Le 26 juin 2017
Dans une industrie hollywoodienne ankylosée, le licenciement des réalisateurs de Han Solo, remplacés par le pantouflard Ron Howard, peut-être considérée comme une décision salvatrice pour l’industrie, en remettant en question une tendance au bâillon chez les jeunes talents.
Le 20 juin, nous découvrions que Lucasfilm se séparait des réalisateurs Phil Lord et Christopher Miller, les deux fanfarons à l’origine de Tempête de boulettes géants, alors en plein tournage du spin-off consacré à Han Solo.

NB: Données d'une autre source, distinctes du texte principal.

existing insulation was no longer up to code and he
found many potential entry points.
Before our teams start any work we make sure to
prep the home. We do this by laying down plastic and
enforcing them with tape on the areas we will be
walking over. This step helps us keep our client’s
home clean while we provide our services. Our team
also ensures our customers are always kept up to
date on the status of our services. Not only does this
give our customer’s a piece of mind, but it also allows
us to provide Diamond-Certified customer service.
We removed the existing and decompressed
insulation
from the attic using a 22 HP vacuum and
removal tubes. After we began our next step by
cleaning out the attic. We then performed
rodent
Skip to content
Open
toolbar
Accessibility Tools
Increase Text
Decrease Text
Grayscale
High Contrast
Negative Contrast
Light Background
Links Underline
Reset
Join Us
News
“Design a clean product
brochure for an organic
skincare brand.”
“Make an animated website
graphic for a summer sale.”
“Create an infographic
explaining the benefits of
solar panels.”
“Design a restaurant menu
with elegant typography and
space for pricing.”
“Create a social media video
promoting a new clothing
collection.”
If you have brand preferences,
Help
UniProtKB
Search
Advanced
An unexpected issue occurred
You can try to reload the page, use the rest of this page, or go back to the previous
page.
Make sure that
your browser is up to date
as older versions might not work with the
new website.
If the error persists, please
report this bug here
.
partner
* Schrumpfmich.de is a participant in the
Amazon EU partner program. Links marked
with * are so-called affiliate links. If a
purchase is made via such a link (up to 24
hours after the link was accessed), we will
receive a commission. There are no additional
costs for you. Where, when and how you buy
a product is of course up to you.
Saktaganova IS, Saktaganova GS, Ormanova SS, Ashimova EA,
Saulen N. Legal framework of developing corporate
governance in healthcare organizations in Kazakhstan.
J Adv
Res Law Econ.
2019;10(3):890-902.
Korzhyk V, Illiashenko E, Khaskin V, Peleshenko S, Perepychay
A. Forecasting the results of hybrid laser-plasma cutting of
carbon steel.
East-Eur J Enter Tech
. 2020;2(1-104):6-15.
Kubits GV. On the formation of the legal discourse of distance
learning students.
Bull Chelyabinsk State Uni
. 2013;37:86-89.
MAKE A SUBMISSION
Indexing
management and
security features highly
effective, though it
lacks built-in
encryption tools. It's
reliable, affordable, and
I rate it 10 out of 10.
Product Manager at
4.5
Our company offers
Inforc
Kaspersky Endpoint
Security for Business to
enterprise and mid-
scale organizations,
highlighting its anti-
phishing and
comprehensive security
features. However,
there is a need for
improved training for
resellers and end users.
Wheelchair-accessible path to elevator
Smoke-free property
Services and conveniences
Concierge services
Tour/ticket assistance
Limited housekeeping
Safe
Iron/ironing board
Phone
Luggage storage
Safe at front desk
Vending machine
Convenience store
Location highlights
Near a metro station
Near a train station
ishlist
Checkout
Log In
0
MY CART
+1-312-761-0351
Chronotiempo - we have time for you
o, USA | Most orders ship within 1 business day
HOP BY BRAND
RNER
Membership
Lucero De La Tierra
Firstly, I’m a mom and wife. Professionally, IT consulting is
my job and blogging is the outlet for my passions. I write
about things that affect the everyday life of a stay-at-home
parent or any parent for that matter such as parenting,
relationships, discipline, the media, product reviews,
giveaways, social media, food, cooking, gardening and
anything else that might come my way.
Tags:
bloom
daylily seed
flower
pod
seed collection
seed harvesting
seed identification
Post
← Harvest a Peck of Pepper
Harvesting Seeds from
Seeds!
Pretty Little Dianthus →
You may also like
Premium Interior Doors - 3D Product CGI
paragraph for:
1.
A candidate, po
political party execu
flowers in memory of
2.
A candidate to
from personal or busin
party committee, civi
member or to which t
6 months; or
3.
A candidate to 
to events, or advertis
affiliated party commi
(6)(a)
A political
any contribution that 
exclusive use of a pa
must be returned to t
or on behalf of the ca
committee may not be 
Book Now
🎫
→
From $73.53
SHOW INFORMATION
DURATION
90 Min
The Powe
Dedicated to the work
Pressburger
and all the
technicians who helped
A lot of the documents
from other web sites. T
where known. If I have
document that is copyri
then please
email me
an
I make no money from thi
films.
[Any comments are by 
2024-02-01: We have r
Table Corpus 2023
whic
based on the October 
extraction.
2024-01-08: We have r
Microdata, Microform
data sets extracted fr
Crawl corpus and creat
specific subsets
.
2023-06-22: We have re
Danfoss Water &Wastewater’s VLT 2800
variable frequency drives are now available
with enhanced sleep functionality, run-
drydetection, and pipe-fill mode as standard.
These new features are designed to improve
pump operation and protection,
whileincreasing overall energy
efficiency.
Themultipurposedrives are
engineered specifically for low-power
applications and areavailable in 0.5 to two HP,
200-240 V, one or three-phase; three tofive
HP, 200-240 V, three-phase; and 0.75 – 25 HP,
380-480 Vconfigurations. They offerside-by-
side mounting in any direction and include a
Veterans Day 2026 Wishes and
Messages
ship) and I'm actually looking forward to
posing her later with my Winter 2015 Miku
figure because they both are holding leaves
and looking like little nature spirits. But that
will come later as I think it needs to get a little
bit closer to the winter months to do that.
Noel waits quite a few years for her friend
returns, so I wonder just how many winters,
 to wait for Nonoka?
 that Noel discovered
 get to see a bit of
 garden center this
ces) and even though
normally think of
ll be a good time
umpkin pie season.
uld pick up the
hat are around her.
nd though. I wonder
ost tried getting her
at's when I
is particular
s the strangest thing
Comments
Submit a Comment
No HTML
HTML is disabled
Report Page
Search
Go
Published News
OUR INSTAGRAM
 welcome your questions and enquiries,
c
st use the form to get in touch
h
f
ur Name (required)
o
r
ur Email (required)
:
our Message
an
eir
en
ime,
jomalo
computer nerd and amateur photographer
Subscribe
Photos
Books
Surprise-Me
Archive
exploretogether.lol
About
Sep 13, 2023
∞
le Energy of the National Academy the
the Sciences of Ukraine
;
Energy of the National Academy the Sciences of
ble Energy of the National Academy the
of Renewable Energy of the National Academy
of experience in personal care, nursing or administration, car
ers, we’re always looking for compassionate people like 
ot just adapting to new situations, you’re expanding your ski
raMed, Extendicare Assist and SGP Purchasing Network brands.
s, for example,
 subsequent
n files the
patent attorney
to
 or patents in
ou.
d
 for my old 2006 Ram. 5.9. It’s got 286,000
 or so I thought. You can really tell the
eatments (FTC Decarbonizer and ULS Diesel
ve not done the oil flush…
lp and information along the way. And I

Un différend artistique était né entre l’éternelle productrice Kathleen Kennedy, actuelle présidente de Lucasfilm, et les deux comparses loufoques, issus d’une autre génération jusqu’au style vestimentaire qui posait, visiblement, beaucoup de souci à la business woman, l’une des femmes les plus puissantes de Los Angeles.
Connue depuis 35 ans comme l’une des grandes collaboratrices de Spielberg (elle bosse sur ses films depuis E.T.), elle était l’une des figures centrales de la société Amblin Entertainment (Les Goonies, Gremlins…) qu’elle fonda en 1981 avec le cinéaste barbu et Frank Marshall, son mari depuis 1992 (et réalisateur du drame cannibale Les Survivants).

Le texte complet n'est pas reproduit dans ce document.